[Dataset entries]
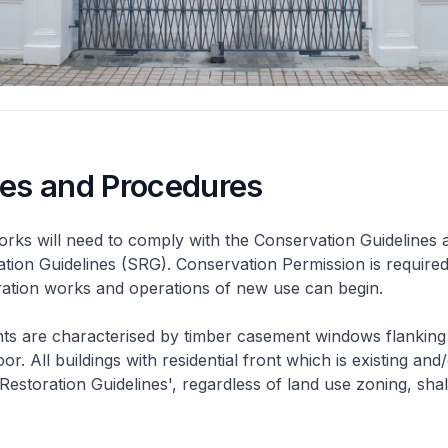
nes and Procedures
rks will need to comply with the Conservation Guidelines 
ation Guidelines (SRG). Conservation Permission is required
eration works and operations of new use can begin.
nts are characterised by timber casement windows flanking
or. All buildings with residential front which is existing and/
 Restoration Guidelines', regardless of land use zoning, shal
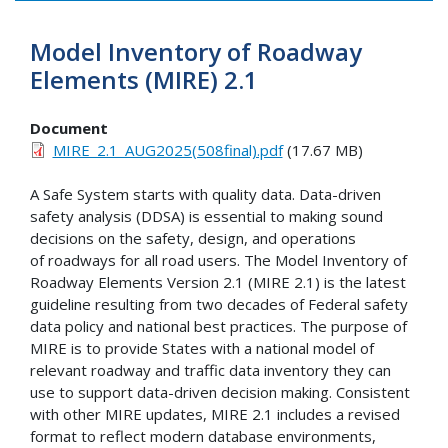
Model Inventory of Roadway
Elements (MIRE) 2.1
Document
MIRE_2.1_AUG2025(508final).pdf
(17.67 MB)
A Safe System starts with quality data. Data-driven
safety analysis (DDSA) is essential to making sound
decisions on the safety, design, and operations
of roadways for all road users. The Model Inventory of
Roadway Elements Version 2.1 (MIRE 2.1) is the latest
guideline resulting from two decades of Federal safety
data policy and national best practices. The purpose of
MIRE is to provide States with a national model of
relevant roadway and traffic data inventory they can
use to support data-driven decision making. Consistent
with other MIRE updates, MIRE 2.1 includes a revised
format to reflect modern database environments,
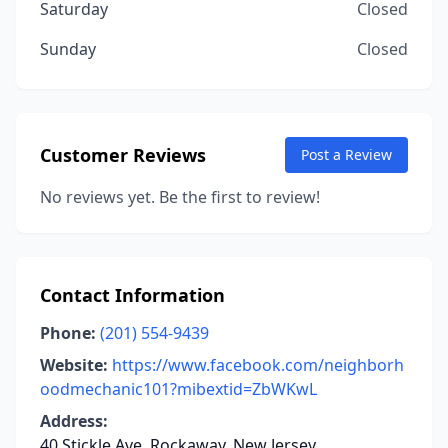
Saturday
Closed
Sunday
Closed
Customer Reviews
Post a Review
No reviews yet. Be the first to review!
Contact Information
Phone:
(201) 554-9439
Website:
https://www.facebook.com/neighborh
oodmechanic101?mibextid=ZbWKwL
Address:
40 Stickle Ave, Rockaway, New Jersey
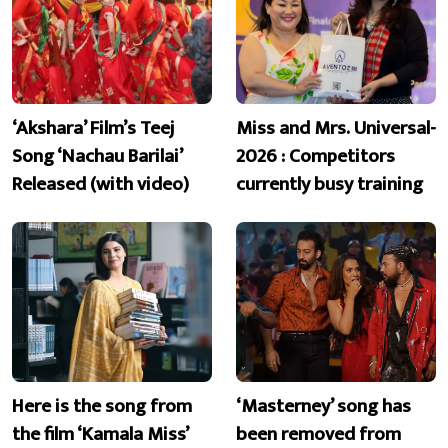
‘Akshara’ Film’s Teej
Miss and Mrs. Universal-
Song ‘Nachau Barilai’
2026 : Competitors
Released (with video)
currently busy training
Here is the song from
‘Masterney’ song has
the film ‘Kamala Miss’
been removed from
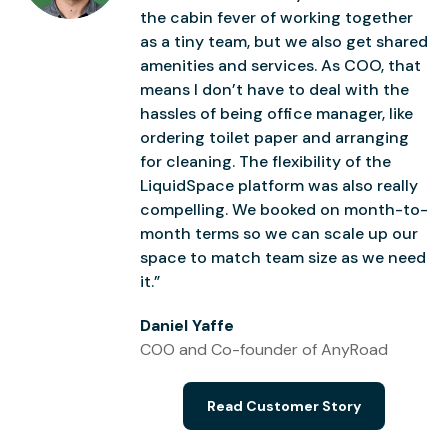
the cabin fever of working together
as a tiny team, but we also get shared
amenities and services. As COO, that
means I don’t have to deal with the
hassles of being office manager, like
ordering toilet paper and arranging
for cleaning. The flexibility of the
LiquidSpace platform was also really
compelling. We booked on month-to-
month terms so we can scale up our
space to match team size as we need
it.”
Daniel Yaffe
COO and Co-founder of AnyRoad
Read Customer Story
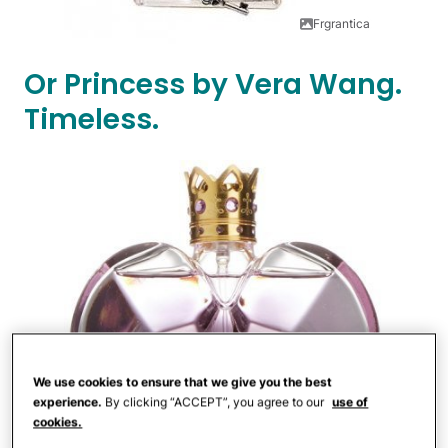
Frgrantica
Or Princess by Vera Wang.
Timeless.
We use cookies to ensure that we give you the best
experience.
By clicking “ACCEPT”, you agree to our
use of
cookies.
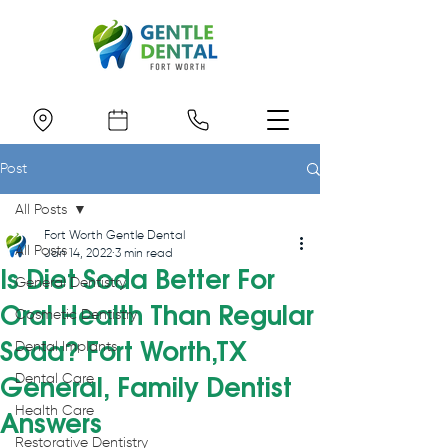
Post
All Posts
Fort Worth Gentle Dental
All Posts
Jan 14, 2022
3 min read
Is Diet Soda Better For
General Dentistry
Oral Health Than Regular
Cosmetic Dentistry
Soda? Fort Worth,TX
Dental Implants
Dental Care
General, Family Dentist
Health Care
Answers
Restorative Dentistry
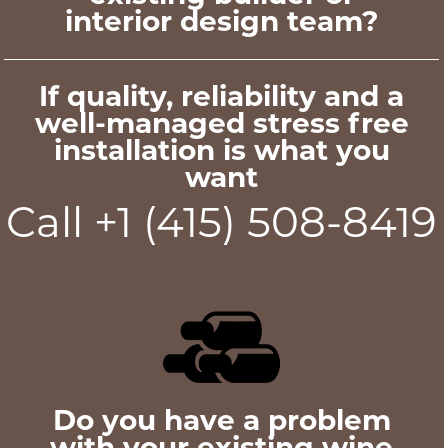
interior design team?
If quality, reliability and a
well-managed stress free
installation is what you
want
Call +1 (415) 508-8419
Do you have a problem
with your existing wine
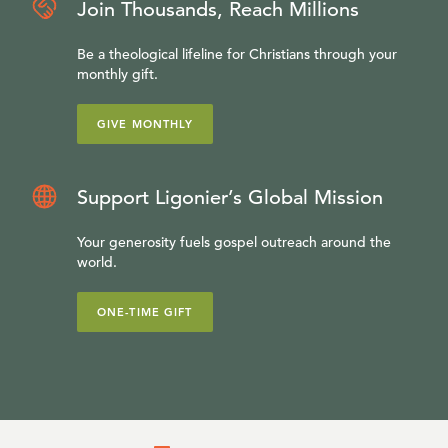
Join Thousands, Reach Millions
Be a theological lifeline for Christians through your
monthly gift.
GIVE MONTHLY
Support Ligonier’s Global Mission
Your generosity fuels gospel outreach around the
world.
ONE-TIME GIFT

▶ _YOUR GOAL_
Exclude all images and retype the data precisely.

▶ _REPLY_
nes and Procedures
rks will need to comply with the Conservation Guidelines 
ation Guidelines (SRG). Conservation Permission is required
eration works and operations of new use can begin.
nts are characterised by timber casement windows flanking
or. All buildings with residential front which is existing and/
 Restoration Guidelines', regardless of land use zoning, shal
Model Inventory of Roadway
Elements (MIRE) 2.1
Document
MIRE_2.1_AUG2025(508final).pdf
(17.67 MB)
A Safe System starts with quality data. Data-driven
safety analysis (DDSA) is essential to making sound
decisions on the safety, design, and operations
of roadways for all road users. The Model Inventory of
Roadway Elements Version 2.1 (MIRE 2.1) is the latest
guideline resulting from two decades of Federal safety
data policy and national best practices. The purpose of
MIRE is to provide States with a national model of
relevant roadway and traffic data inventory they can
use to support data-driven decision making. Consistent
with other MIRE updates, MIRE 2.1 includes a revised
format to reflect modern database environments,
Saturday
Closed
Sunday
Closed
Customer Reviews
Post a Review
No reviews yet. Be the first to review!
Contact Information
Phone:
(201) 554-9439
Website:
https://www.facebook.com/neighborh
oodmechanic101?mibextid=ZbWKwL
Address:
40 Stickle Ave, Rockaway, New Jersey
‘Akshara’ Film’s Teej
Miss and Mrs. Universal-
Song ‘Nachau Barilai’
2026 : Competitors
Released (with video)
currently busy training
Here is the song from
‘Masterney’ song has
the film ‘Kamala Miss’
been removed from
the cabin fever of working together
as a tiny team, but we also get shared
amenities and services. As COO, that
means I don’t have to deal with the
hassles of being office manager, like
ordering toilet paper and arranging
for cleaning. The flexibility of the
LiquidSpace platform was also really
compelling. We booked on month-to-
month terms so we can scale up our
space to match team size as we need
it.”
Daniel Yaffe
COO and Co-founder of AnyRoad
Read Customer Story
Frgrantica
Or Princess by Vera Wang.
Timeless.
We use cookies to ensure that we give you the best
experience.
By clicking “ACCEPT”, you agree to our
use of
cookies.
Post
All Posts
Fort Worth Gentle Dental
All Posts
Jan 14, 2022
3 min read
Is Diet Soda Better For
General Dentistry
Oral Health Than Regular
Cosmetic Dentistry
Soda? Fort Worth,TX
Dental Implants
Dental Care
General, Family Dentist
Health Care
Answers
Restorative Dentistry
interior design team?
If quality, reliability and a
well-managed stress free
installation is what you
want
Call +1 (415) 508-8419
Do you have a problem
with your existing wine
Join Thousands, Reach Millions
Be a theological lifeline for Christians through your
monthly gift.
GIVE MONTHLY
Support Ligonier’s Global Mission
Your generosity fuels gospel outreach around the
world.
ONE-TIME GIFT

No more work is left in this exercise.